Data Science Team. The data science team builds analytic models from large volumes of historical data, deploys them for business consumption, monitors their accuracy to prevent data drift; evaluates models for bias and unintended consequences. The key roles on the data science team are: 

  • Data Science Director. Manages a team of corporate data scientists; maintains a relationship (formal or informal) with embedded data scientists; evangelizes advanced analytics throughout the organization; offers continuous training and mentorship for data scientists; evaluates the effectiveness of data science projects; trains and mentors data analysts to run data science experiments; creates a culture of analytics. 

  • Data Scientists. The statisticians, econometricians, mathematicians, operations researchers, social scientists, and citizens data scientists who work with business to create inferential and analytic models; best if aligned with individual business domains. 

  • Data Engineers. These data engineers, aligned with a data science team, help individual data scientists build complex data pipelines that they can’t build themselves. 

  • Data Science Analysts. Like BI analysts, these people work with business units to identify data science projects and help data scientists gather requirements. 

  • Application Engineers. These engineers help deploy analytic models into production applications, including enterprise reports and real-time customer-facing applications. 

  • Data Science Administrator. Installs, troubleshoots, and upgrade data science platforms; works closely with the application, data and DatOps engineers to ensure continuous processing. 

  • Community of Practice (CoP) Coordinator. This person coordinates regular CoP events, such as meetups,  webcasts, and hackathons, and contributes ideas for training, certification, and governance policies. 

  • Valuations Analyst. This role evaluates the costs/benefits of analytics projects based on initial success metrics, A/B testing, and other evaluation techniques. 

Data Innovation. The data innovation team can take many forms. It can be an internal laboratory where the company designs and prototypes new products, including data-driven products; it can be a formal incubator that attracts and nurtures new product ideas, both inside and outside the company; increasingly it’s a product team that delivers data or analytics as a product or service. Key roles on the data innovation team are: 

  • Data Innovation Manager. Runs the data innovation lab, incubator, or product team. 

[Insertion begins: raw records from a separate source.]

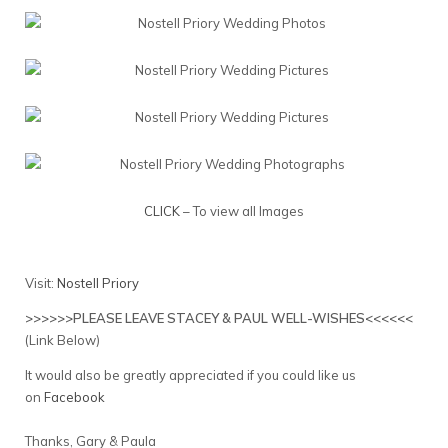
CLICK
– To view all Images
Visit:
Nostell Priory
>>>>>>PLEASE LEAVE STACEY & PAUL WELL-WISHES<<<<<<
(Link Below)
It would also be greatly appreciated if you could like us
on
Facebook
Thanks, Gary & Paula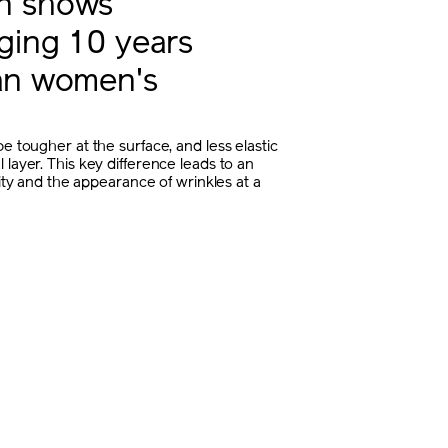
in shows
aging 10 years
han women's
e tougher at the surface, and less elastic
 layer. This key difference leads to an
icity and the appearance of wrinkles at a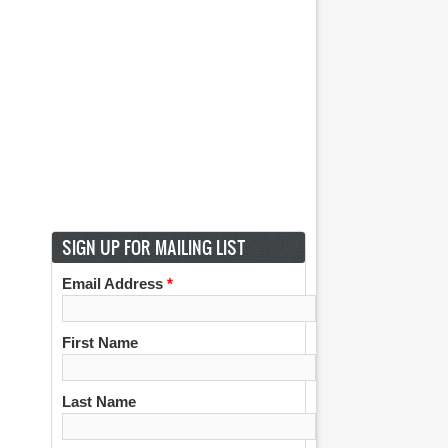
SIGN UP FOR MAILING LIST
Email Address
*
First Name
Last Name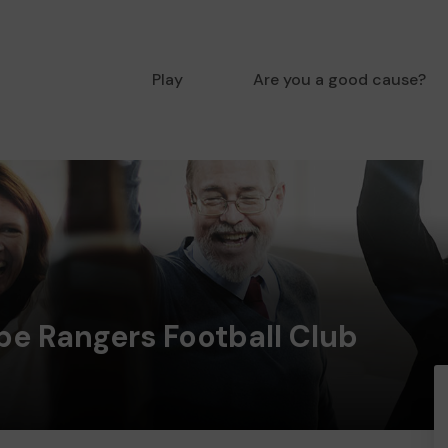
Play
Are you a good cause?
e Rangers Football Club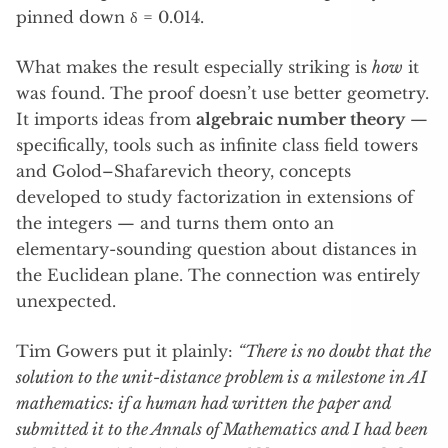
pinned down δ = 0.014.
What makes the result especially striking is
how
it
was found. The proof doesn’t use better geometry.
It imports ideas from
algebraic number theory
—
specifically, tools such as infinite class field towers
and Golod–Shafarevich theory, concepts
developed to study factorization in extensions of
the integers — and turns them onto an
elementary-sounding question about distances in
the Euclidean plane. The connection was entirely
unexpected.
Tim Gowers put it plainly:
“There is no doubt that the
solution to the unit-distance problem is a milestone in AI
mathematics: if a human had written the paper and
submitted it to the Annals of Mathematics and I had been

  • Data Designers. Design and prototype new data-driven products and services; often on a 6- to 18-month rotation with internal business teams. 

  • Analytic Designers. Design and prototype new analytic products and services; often on a 6- to 18-month rotation with internal business teams.

Data Governance. The data governance team guides the company to identify, prioritize, profile, define, and manage key data elements that must be managed as mission-critical assets, including KPIs, metrics, dimensions, master data, and reference data. Key roles here are: 

  • Data Governance Program Manager. Runs the data governance team; facilitates data governance steering committees; delivers data governance process training; recruits and coordinates the activities of data owners and data stewards; coordinates the process of defining, managing, and monitoring key data assets.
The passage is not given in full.